The university's information is a vital resource and a highly functional information handling is a prerequisite for a highly functional organization. Some information can be critical for the university or have a high value for other reasons. In addition to this there are laws and regulations stipulating demands for the information handling at the university. Information can for example include secrecy, be privacy sensitive or demand archiving according to regulations.

More and more of the operations of the university is digitalized and hence there is a need for regulations on how to handle and store information. Information is firstly to be handled in the appointed systems for respective area.

These storage rules seeks to advice the employees to choose appropriate storage areas for each specific type of digital information. All systems/services does not provide the same level of security. Hence it is important to use services where the university has valid agreements and that the right service is used for the type of information handled.

It is not allowed to use storage areas (including collaboration tools) for work related matters if licences, security issues and other matters has not been secured.

Each user has an obligation to judge that the information handled does not break the rules.

Regulations

Regulations for the information handling at the university can be found in for example Freedom of the Press Act, Public Access to Information and Secrecy Act, archives law and the associated regulations, Swedish Civil Contingencies Agency regulations and General Data Protection Regulation (GDPR).

Private accounts and accounts provided by the university

• Private accounts in storage services can not be used for work related matters.
• Accounts in storage services provided by the university can not be used for private matters.

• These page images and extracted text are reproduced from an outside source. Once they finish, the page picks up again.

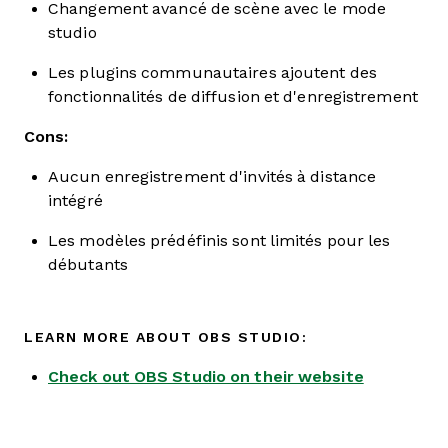
Changement avancé de scène avec le mode
studio
Les plugins communautaires ajoutent des
fonctionnalités de diffusion et d'enregistrement
Cons:
Aucun enregistrement d'invités à distance
intégré
Les modèles prédéfinis sont limités pour les
débutants
LEARN MORE ABOUT OBS STUDIO:
Check out OBS Studio on their website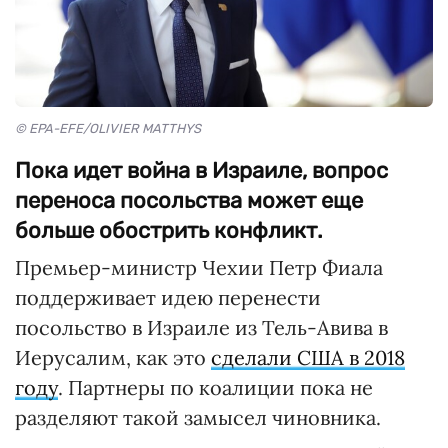
© EPA-EFE/OLIVIER MATTHYS
Пока идет война в Израиле, вопрос
переноса посольства может еще
больше обострить конфликт.
Премьер-министр Чехии Петр Фиала
поддерживает идею перенести
посольство в Израиле из Тель-Авива в
Иерусалим, как это
сделали США в 2018
году
. Партнеры по коалиции пока не
разделяют такой замысел чиновника.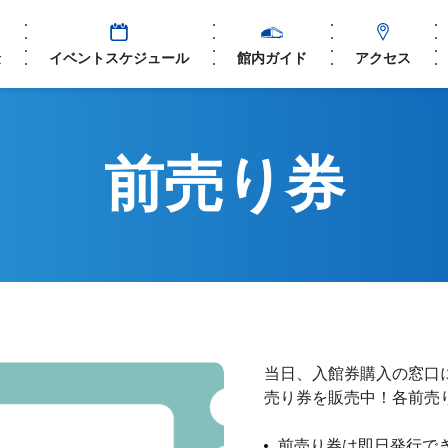
金
イベントスケジュール
館内ガイド
アクセス
前売り券
当日、入館券購入の窓口
売り券を販売中！各前売
前売り券は即日発行で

Archiving and culling/erasing

The information management plan of the university stipulates how long the information should be kept and how to archive. As an employee you are obligated to:

• culling/erasing information according to the deadlines in the information management plan
• archive information that must be kept according to instructions in the information management. plan.

Storage table

The storage table describes where information can be stored depending on the type of information.

Recommendation

To handle information that is critical for the university and/or contains sensitive personal data or personal data meriting extra protection or secrecy, the file servers of the university should be used since the university has their own backup and local storage. However consider encryption if the rights of the folders do not match the persons entitled to the information.